Telomerase inhibitor aids transfusion independence in LR MDS trial

Positive top-line results have been released from a Phase III trial evaluating imetelstat, a first-in-class telomerase inhibitor versus placebo. The IMerge Phase III trial assessed the effect of the oligonucleotide in lower risk myelodysplastic syndromes (LR MDS) in patients who were relapsed, refractory or ineligible for erythropoiesis stimulating agents (ESAs).

“The results…[presented] compelling durability of transfusion independence,” stated Dr John A Scarlett, Geron’s Chairman and Chief Executive Officer. Data showed that 40 percent of patients did not need blood transfusions for eight weeks. The same group experienced a median duration of being transfusion-free for nearly one year.

IMerge Phase III trial

IMerge Phase III assessed 178 patients with IPSS Low or Intermediate-1 risk (lower risk) transfusion dependent MDS who were relapsed after, refractory to, or ineligible for, ESA treatment, had not received prior treatment with either a hypomethylating agent (HMA) or lenalidomide and were non-del(5q).

The clinical study for the telomerase inhibitor met its primary efficacy endpoint of eight-week TI and a key secondary endpoint of 24-week TI.

Data showed a highly statistically significant and clinically meaningful difference between imetelstat and the placebo comparator arm for the primary endpoint of eight-week TI and key secondary endpoint of 24-week TI.

• Highly statistically significant (p<0.001; hazard ratio 0.23) durable transfusion independence for eight-week TI responders was achieved with a median TI duration approaching one year for imetelstat, compared to approximately 13 weeks for placebo, using Kaplan-Meier estimates
• The median TI duration was approximately 1.5 years (80 weeks) for imetelstat 24-week TI responders.

Median time on study and median time on treatment for patients in the IMerge Phase III trial was approximately 20 months and eight months, respectively, and approximately 18 months and seven months for placebo, respectively.

Transfusion independence results across lower risk MDS subtypes

• Statistically significant (p<0.05) eight-week TI was demonstrated with imetelstat versus placebo across LR MDS subtypes, including RS+ and RS- status, high and very high transfusion burden and IPSS Low and Intermediate-1 risk status
• Similar eight-week TI responses were seen within each subtype category.

Haemoglobin data for imetelstat in the Phase III trial

Mean haemoglobin levels in imetelstat patients increased significantly (p<0.001) over time compared to placebo patients.

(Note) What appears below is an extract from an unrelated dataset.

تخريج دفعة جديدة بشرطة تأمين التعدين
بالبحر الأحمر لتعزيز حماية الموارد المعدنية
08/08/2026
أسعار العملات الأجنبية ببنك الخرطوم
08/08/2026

For patients achieving 8-week TI:

• Median increases in haemoglobin were 3.6g/dL for imetelstat and 0.8g/dL for placebo
• Patients also experienced a statistically significant (p=0.042) and clinically meaningful mean reduction in red blood cell (RBC) transfusion units compared to placebo
• A highly statistically significant (p<0.001) hematologic improvement-erythroid (HI-E) rate was achieved for imetelstat (42.4 percent) versus placebo (13.3 percent) using the IWG 2018 criteria for HI-E.

Safety results of the IMerge Phase III trial

Treatment emergent adverse events (TEAEs) observed in the Phase III trial were consistent with the known safety profile of imetelstat from prior clinical trials and no new safety signals were found.

The most common non-hematologic TEAEs (≥10 percent) in the imetelstat group included asthenia, COVID-19, peripheral edema, headache, diarrhoea and alanine aminotransferase increase.

The most frequent hematologic TEAEs in the IMerge Phase III trial were Grade 3/4 thrombocytopenia (61.9 percent imetelstat vs. 8.5 percent placebo) and neutropenia (67.8 percent imetelstat vs. 3.4 percent placebo).

“As a once per month out-patient IV therapy, imetelstat will hopefully become a novel treatment option for lower risk MDS patients in the near future,” commented Dr Uwe Platzbecker, a principal investigator of IMerge Phase III.

“… imetelstat… could become a first-in-class therapy for lower risk MDS patients. The meaningful clinical results observed in the trial, including duration of TI, increases in haemoglobin levels, decreases in transfusions and reductions in mutation burdens, suggest imetelstat treatment may be altering the course of the disease,” concluded Faye Feller, Chief Medical Officer of Geron.

Geron plans to present additional data from IMerge Phase III at medical meetings later in 2023.

Regulatory submissions planned for imetelstat

“US and EU regulatory submissions [are planned for] 2023, as well as… a potential US commercial launch,” explained Dr Scarlett.

The potential US commercial launch for the telomerase inhibitor is planned for the first half of 2024 and by the end of 2024 in the EU, assuming regulatory approvals are granted.